(Stored items)
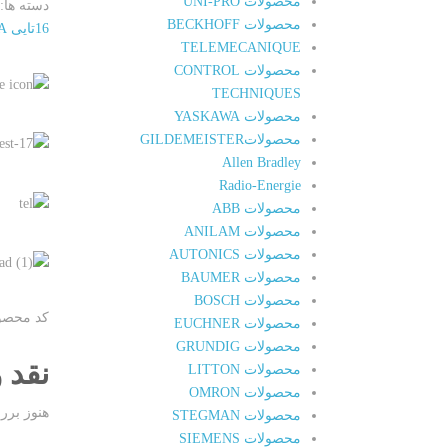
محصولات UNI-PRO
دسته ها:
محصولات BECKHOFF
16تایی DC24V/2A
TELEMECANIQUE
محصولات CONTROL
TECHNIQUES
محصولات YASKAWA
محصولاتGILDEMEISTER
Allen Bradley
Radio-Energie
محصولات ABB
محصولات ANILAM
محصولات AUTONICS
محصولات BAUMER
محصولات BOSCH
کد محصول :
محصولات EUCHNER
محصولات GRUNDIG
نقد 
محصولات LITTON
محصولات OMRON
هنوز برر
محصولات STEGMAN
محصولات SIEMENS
==
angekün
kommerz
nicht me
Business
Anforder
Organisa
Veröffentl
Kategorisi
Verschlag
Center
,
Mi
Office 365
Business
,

Task: Please return the lines above that run from the line containing "محصولات UNI-PRO" to the line containing "محصولات SIEMENS", inclusive, exactly and with no other lines.

Solution to the problem:
محصولات UNI-PRO
دسته ها:
محصولات BECKHOFF
16تایی DC24V/2A
TELEMECANIQUE
محصولات CONTROL
TECHNIQUES
محصولات YASKAWA
محصولاتGILDEMEISTER
Allen Bradley
Radio-Energie
محصولات ABB
محصولات ANILAM
محصولات AUTONICS
محصولات BAUMER
محصولات BOSCH
کد محصول :
محصولات EUCHNER
محصولات GRUNDIG
نقد 
محصولات LITTON
محصولات OMRON
هنوز برر
محصولات STEGMAN
محصولات SIEMENS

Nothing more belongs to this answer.